**Work instruction:**
Keep every line of the data below that has the string "College" and present those lines.

[Page images and extracted text]
━━━━━━
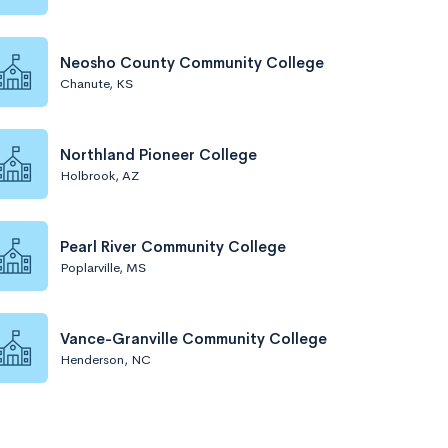
Neosho County Community College
Chanute, KS
Northland Pioneer College
Holbrook, AZ
Pearl River Community College
Poplarville, MS
Vance-Granville Community College
Henderson, NC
━━━━━━
**Response area:**
Neosho County Community College
Northland Pioneer College
Pearl River Community College
Vance-Granville Community College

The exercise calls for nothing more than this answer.